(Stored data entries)
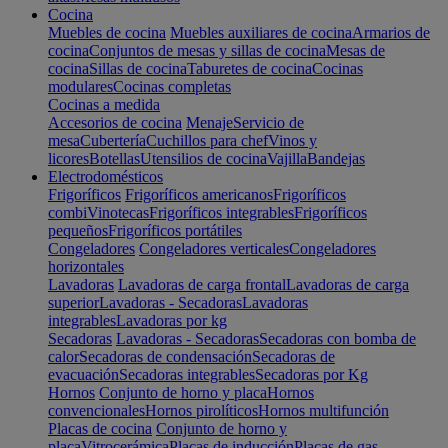
Cocina
Muebles de cocina
Muebles auxiliares de cocina
Armarios de
cocina
Conjuntos de mesas y sillas de cocina
Mesas de
cocina
Sillas de cocina
Taburetes de cocina
Cocinas
modulares
Cocinas completas
Cocinas a medida
Accesorios de cocina
Menaje
Servicio de
mesa
Cubertería
Cuchillos para chef
Vinos y
licores
Botellas
Utensilios de cocina
Vajilla
Bandejas
Electrodomésticos
Frigoríficos
Frigoríficos americanos
Frigoríficos
combi
Vinotecas
Frigoríficos integrables
Frigoríficos
pequeños
Frigoríficos portátiles
Congeladores
Congeladores verticales
Congeladores
horizontales
Lavadoras
Lavadoras de carga frontal
Lavadoras de carga
superior
Lavadoras - Secadoras
Lavadoras
integrables
Lavadoras por kg
Secadoras
Lavadoras - Secadoras
Secadoras con bomba de
calor
Secadoras de condensación
Secadoras de
evacuación
Secadoras integrables
Secadoras por Kg
Hornos
Conjunto de horno y placa
Hornos
convencionales
Hornos pirolíticos
Hornos multifunción
Placas de cocina
Conjunto de horno y
placa
Vitrocerámica
Placas de inducción
Placas de gas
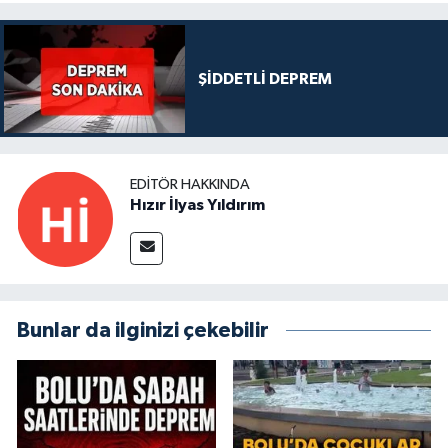
ŞİDDETLİ DEPREM
EDITÖR HAKKINDA
Hızır İlyas Yıldırım
Bunlar da ilginizi çekebilir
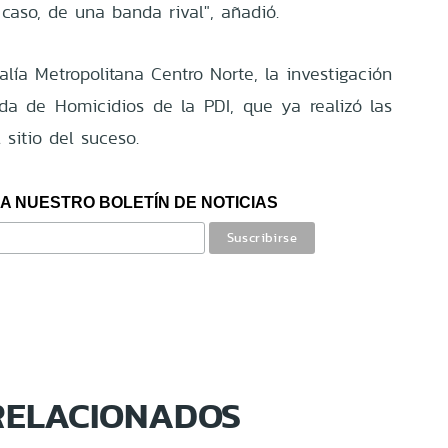
caso, de una banda rival", añadió.
calía Metropolitana Centro Norte, la investigación
da de Homicidios de la PDI, que ya realizó las
 sitio del suceso.
A NUESTRO BOLETÍN DE NOTICIAS
RELACIONADOS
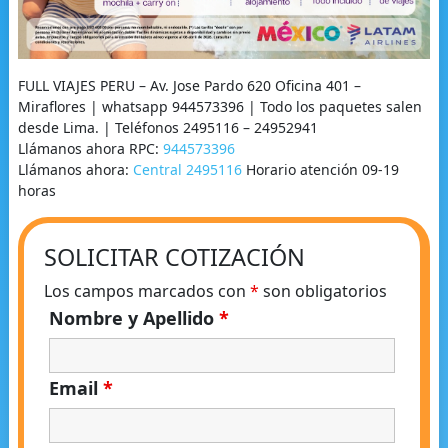
FULL VIAJES PERU – Av. Jose Pardo 620 Oficina 401 –
Miraflores | whatsapp 944573396 | Todo los paquetes salen
desde Lima. | Teléfonos 2495116 – 24952941
Llámanos ahora RPC:
944573396
Llámanos ahora:
Central 2495116
Horario atención 09-19
horas
SOLICITAR COTIZACIÓN
Los campos marcados con
*
son obligatorios
Nombre y Apellido
*
Email
*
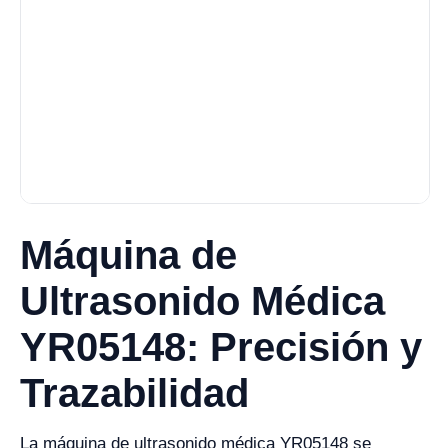
Máquina de
Ultrasonido Médica
YR05148: Precisión y
Trazabilidad
La máquina de ultrasonido médica YR05148 se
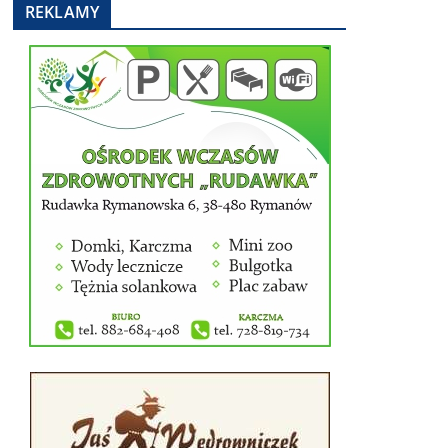
REKLAMY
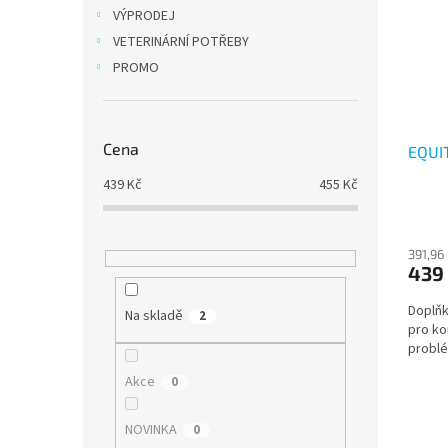
i
r
n
VÝPRODEJ
s
o
e
VETERINÁRNÍ POTŘEBY
p
d
l
r
u
PROMO
o
k
d
t
u
ů
Cena
EQUI
k
t
439
Kč
455
Kč
ů
391,96
439
Doplňk
Na skladě
2
pro ko
probl
Akce
0
NOVINKA
0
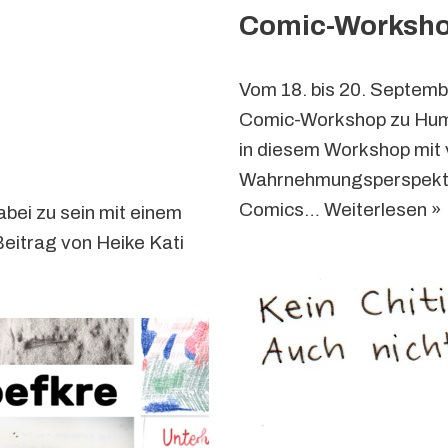
Comic-Worksho
Vom 18. bis 20. Septemb
Comic-Workshop zu Humo
in diesem Workshop mit v
Wahrnehmungsperspektive
Comics…
Weiterlesen »
abei zu sein mit einem
eitrag von Heike Kati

• Task prompt: Each line of the data should be printed again exactly. Please leave pictures out.

• Reply to the task:
Cocina
Muebles de cocina
Muebles auxiliares de cocina
Armarios de
cocina
Conjuntos de mesas y sillas de cocina
Mesas de
cocina
Sillas de cocina
Taburetes de cocina
Cocinas
modulares
Cocinas completas
Cocinas a medida
Accesorios de cocina
Menaje
Servicio de
mesa
Cubertería
Cuchillos para chef
Vinos y
licores
Botellas
Utensilios de cocina
Vajilla
Bandejas
Electrodomésticos
Frigoríficos
Frigoríficos americanos
Frigoríficos
combi
Vinotecas
Frigoríficos integrables
Frigoríficos
pequeños
Frigoríficos portátiles
Congeladores
Congeladores verticales
Congeladores
horizontales
Lavadoras
Lavadoras de carga frontal
Lavadoras de carga
superior
Lavadoras - Secadoras
Lavadoras
integrables
Lavadoras por kg
Secadoras
Lavadoras - Secadoras
Secadoras con bomba de
calor
Secadoras de condensación
Secadoras de
evacuación
Secadoras integrables
Secadoras por Kg
Hornos
Conjunto de horno y placa
Hornos
convencionales
Hornos pirolíticos
Hornos multifunción
Placas de cocina
Conjunto de horno y
placa
Vitrocerámica
Placas de inducción
Placas de gas
ŞİDDETLİ DEPREM
EDITÖR HAKKINDA
Hızır İlyas Yıldırım
Bunlar da ilginizi çekebilir
caso, de una banda rival", añadió.
calía Metropolitana Centro Norte, la investigación
da de Homicidios de la PDI, que ya realizó las
 sitio del suceso.
A NUESTRO BOLETÍN DE NOTICIAS
RELACIONADOS
FULL VIAJES PERU – Av. Jose Pardo 620 Oficina 401 –
Miraflores | whatsapp 944573396 | Todo los paquetes salen
desde Lima. | Teléfonos 2495116 – 24952941
Llámanos ahora RPC:
944573396
Llámanos ahora:
Central 2495116
Horario atención 09-19
horas
SOLICITAR COTIZACIÓN
Los campos marcados con
*
son obligatorios
Nombre y Apellido
*
Email
*
Máquina de
Ultrasonido Médica
YR05148: Precisión y
Trazabilidad
La máquina de ultrasonido médica YR05148 se
REKLAMY
i
r
n
VÝPRODEJ
s
o
e
VETERINÁRNÍ POTŘEBY
p
d
l
r
u
PROMO
o
k
d
t
u
ů
Cena
EQUI
k
t
439
Kč
455
Kč
ů
391,96
439
Doplňk
Na skladě
2
pro ko
probl
Akce
0
NOVINKA
0
Comic-Worksho
Vom 18. bis 20. Septemb
Comic-Workshop zu Humo
in diesem Workshop mit v
Wahrnehmungsperspektive
Comics…
Weiterlesen »
abei zu sein mit einem
eitrag von Heike Kati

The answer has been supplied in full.